Summary: Funeral message for an 11 year old girl (called Sherry in the message), who died from gall bladder complications.
When C. S. Lewis’ wife died, he explained to his friends that the pain of her loss was not localized in one particular area of his life but that it made everything about his life different. You who are members of Sherry’s family know what C. S. Lewis meant, for you too have gone through an experience that makes everything different in your life.
One of the most difficult tasks in life to accept is the death of a child. Nothing can prepare us for such a task. Children are not supposed to precede parents or grandparents in death. The death of an elderly person or an adult brings pain and sometimes leaves us with many questions. But the death of a child just crushes us with total surprise, deep grief and a sense of hopelessness. The words I’ve heard so many times in the last few days are true – “It’ not fair”. It is one of the worse “unfairs” of living in this sinful world.
As I have sought the Lord for words to share with you this afternoon in this painful time He brought a story to my attention. A minister had an opportunity to spend an enjoyable week in Denmark. One day he took a short bus trip from Copenhagen to a small town on the bay, where a festival was going on. Without knowing a word of Danish, he enjoyed the music, the street dancing, the open-faced sandwiches and the strong coffee. Eventually, just as the sun was beginning to set, he found himself in a courtyard of an old stone church.
The courtyard was a mixture of garden and cemetery, unspeakably peaceful.
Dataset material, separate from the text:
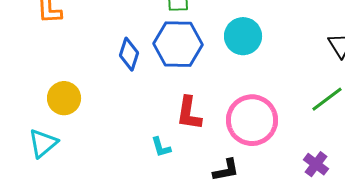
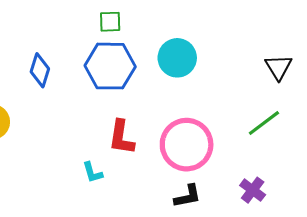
blue diamond: (129, 54) -> (40, 70), moved
black L-shape: (226, 170) -> (188, 196), moved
Walking among the tombstones he came upon one that marked the resting place of a boy who had lived just six years, from 1907 to 1913. The legend on the stone read: “Tak For Alt”. An elderly lady, who was evidently visiting the grave of a loved one, translated the words for him: “Thanks for Everything”. A man and woman had lost a son, at the age of 6, but on his tombstone they had engraved: “Thanks for everything”.
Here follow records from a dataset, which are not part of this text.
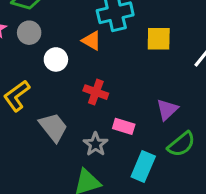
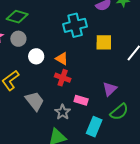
orange triangle: (92, 41) -> (62, 59), moved

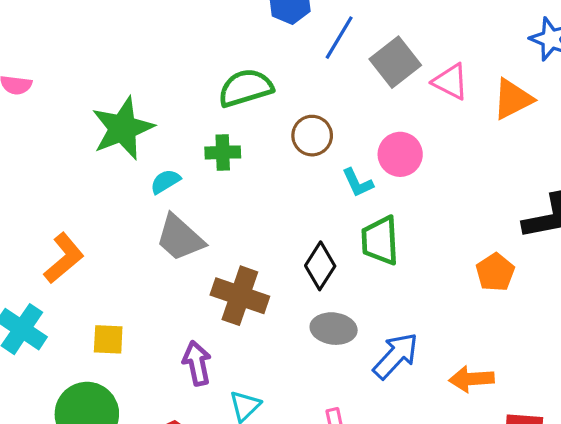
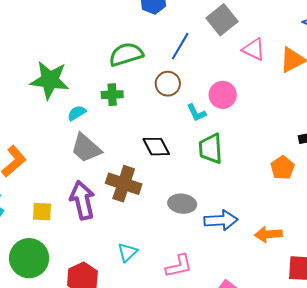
blue line: (339, 38) -> (180, 46), moved
gray square: (395, 62) -> (222, 20), moved
green star: (123, 128) -> (50, 80), turned 30
black diamond: (320, 266) -> (156, 147), moved, turned -60
blue arrow: (396, 356) -> (221, 220), turned 44
purple arrow: (197, 363) -> (82, 200), moved, size x1.4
His first reaction was “How beautiful”. It was only right to Thank God for the deceased’s life. And it is only right for us to thank God for Sherry. Though He loaned her to us for only 11 years we all have been blessed by her life. Though her life was a rough one – from day one seizures – to liver disease – to frequent hospital stays – to having a time watching her diet – she was a joyful and delightful child. The sidewalk chalk messages and notes on balloons at our local elementary school on Friday give an indication of how well she was loved and how she touched other lives for good. She loved butterflies. I think she would love the necklace you made her, Doris. I also think she would have loved the poem you wrote for her, Ben. Sherry loved the color purple. She loved country music. She loved to sing in the chorus that you heard just a few minutes ago; even going to the county honors chorus. She…well, let your mind fill with the thought of her. Think of one of the best things you loved about Sherry. Do you have that firmly planted in your mind? Well turn to the person to your left and to your right and share with them what you are thinking right now. Go ahead, tell them! Was she a tremendous blessing to you? Then join me in saying, “Thank You Lord for Sherry!” Let’s say it out loud, “Thank You Lord for Sherry”. It’s only right to thank God for the deceased’s life.
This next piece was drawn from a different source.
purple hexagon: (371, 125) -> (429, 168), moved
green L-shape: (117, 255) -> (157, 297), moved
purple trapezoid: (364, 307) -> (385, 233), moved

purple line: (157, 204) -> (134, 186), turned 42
After the minister thought about how sweet it was for the parents to put such a thing – “Thanks for Everything” on their son’s tombstone, he started to have a different reaction. He thought, “Isn’t this sentiment too noble to be real? Could any father or mother possibly feel totally thankful to God upon the death of a beloved child?” It is only natural to Be honest with your feelings to the Lord for taking a child. Anger is almost always a part of the grief process, but even more so in a situation like you find yourself in this afternoon. But God is Big Enough to handle your questions and your anger.
Only the Lord knows how difficult Sherry’s death is to you Ben and Linda, she was your life‘s joy. And Ralph you were her private chauffer and Betty you were her private nurse. Henry and Selma, you sought to share Bible stories with her when she came for a visit. Her going leaves you and the rest of the family with such heartache and emptiness.